Balloons, flowers, cheers, caps and gowns, and big smiles…
Pageantry and “Pomp and Circumstance”…
Saturday’s sun-filled celebrations were a semblance of normalcy in pandemic times, as more than 1,300 guests attended three separate “walking ceremonies” hosted by Eastern Mennonite University for the graduates of 2020 and 2021.
The opportunity was particularly poignant from the 2020 grads, who lost their in-person celebration to the pandemic last year. Ninety-nine, some with family and friends in attendance, returned for the opportunity to don their caps and gowns and other academic regalia to walk across the stage.
EMU awarded 351 total degrees, including 209 undergraduate degrees, 104 master’s degrees, 37 graduate certificates, and one doctorate.
Graduates will have another opportunity to celebrate this weekend, when the formal Commencement ceremonies for both classes happen in a virtual format — on Saturday, May 8, at 1 p.m., for the class of 2020, and on Sunday, May 9,at 1 p.m., for the class of 2021. EMU’s site in Lancaster, Pa., will host a graduation ceremony Friday, May 14. [See EMU’s Commencement website for more information.]
The ceremonies were organized by academic schools, with the School of Theology, Humanities, and the Performing Arts getting the day started at 9 a.m. (blankets and coffee were favorite spectator accessories). By the 11 a.m. and 2 p.m. ceremonies for the School of Science, Engineering, Art and Nursing and the School of Social Science and Professions, respectively, sunscreen, hats and sunglasses were de rigueur (seating protocols and seat followed social distancing requirements).

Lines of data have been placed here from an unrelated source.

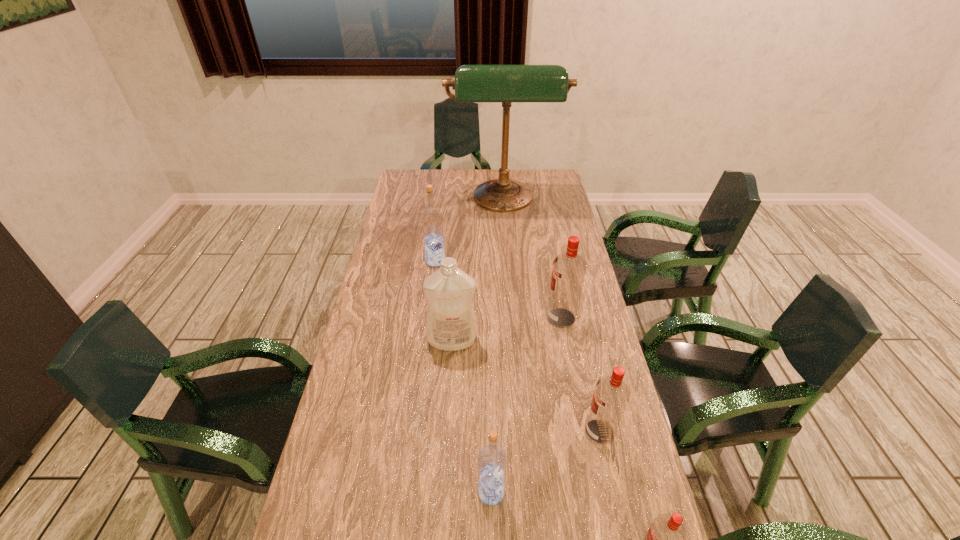 This screenshot has width=960, height=540. Find the location of `the farthest object`. the farthest object is located at coordinates (472, 83).

The image size is (960, 540). In order to click on the tallest object in this screenshot , I will do [x=472, y=83].

Identify the location of the farthest red vodka. The height and width of the screenshot is (540, 960). (568, 271).

Locate an element on the screen. Image resolution: width=960 pixels, height=540 pixels. the biggest red vodka is located at coordinates (568, 271).

I want to click on the sixth nearest object, so click(432, 223).

The height and width of the screenshot is (540, 960). I want to click on the farther blue vodka, so click(432, 223).

Where is `white detergent`? This screenshot has width=960, height=540. white detergent is located at coordinates (450, 321).

Image resolution: width=960 pixels, height=540 pixels. Identify the location of the third nearest object. (611, 395).

Identify the location of the second farthest red vodka. (611, 395).

Image resolution: width=960 pixels, height=540 pixels. In order to click on the fourth vodka from right to left in this screenshot , I will do `click(492, 460)`.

Each ceremony included words from President Susan Schultz Huxman and the school dean, as well as a blessing from a faculty member. Huxman congratulated the gathered graduates on their resilience and perseverance and urged them to stay connected to EMU as they chart their paths and impact the world.

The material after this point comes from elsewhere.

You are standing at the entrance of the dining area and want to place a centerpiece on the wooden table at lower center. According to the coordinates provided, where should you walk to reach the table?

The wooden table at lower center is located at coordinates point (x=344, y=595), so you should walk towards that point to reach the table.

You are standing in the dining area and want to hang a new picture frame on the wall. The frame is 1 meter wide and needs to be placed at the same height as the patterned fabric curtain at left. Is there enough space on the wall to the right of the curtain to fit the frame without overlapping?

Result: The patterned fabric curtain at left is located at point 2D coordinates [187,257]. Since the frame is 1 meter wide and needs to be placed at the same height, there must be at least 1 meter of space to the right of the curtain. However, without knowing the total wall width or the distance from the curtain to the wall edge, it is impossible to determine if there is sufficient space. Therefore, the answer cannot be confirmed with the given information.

The smaller ceremonies allowed deans to share special messages with grads from shared academic discipline. Dean Sue Cockley of the School of Theology, Humanities and the Performing Arts offered this: “This tremendous upheaval… calls up existential questions that we in the West prefer to ignore in quieter times. What is the meaning of all of this? Have we ever learned anything from history? What will happen to us? Is there hope for justice? Is there hope for faith? How can we learn to pray again. ..You may not have all the answers yet, no one expects that of you at this moment, but you are not afraid to struggle with the questions and that is crucial!”
Dean Tara Tishbaugh of the School of Science, Engineering, Art and Nursing noted that all of these graduates shared the common experience of the need for “hands-on” learning: “Labs online, labs on campus, where is lab today? Labs distanced and spread across multiple rooms, student leaders supporting the faculty as tech assistants, as learning assistants, as tutors. We learned alongside each other. Studio and digital arts moved locations, adapted to challenges of mixed modalities-I loved the story of continuing ceramics using clay found in your backyards and beyond. The natural history (and other) solo field trips. The tremendous work achieved by our nursing faculty, staff, and students to continue clinicals, to create new simulations, to adapt to restrictions on clinical experiences.”
Dean David Brubaker shared the incalculable need for the uniquely educated graduates from the School of Social Sciences and Professions: “These last 15 months have been among the most innovative I’ve experienced in my 17 years at EMU… Within our school, we launched one new master’s degree (in transformational leadership) last August, are preparing to roll out a second (in school counseling) this August, and have approved a third (in human resource leadership) for fall 2022… The Teacher Education program sailed through its reaccreditation process with high praise from the visiting accreditation team. We consolidated a new major in global studies…and our Business and Leadership program continued to prepare outstanding graduates in fields such as accounting, business administration, recreation and sports management, and international business. I can’t imagine a time when the world needed gifted teachers, collaborative leaders, empathetic counselors and skilled conflict transformers and justice advocates more than now. You truly are the ones we have been waiting for.”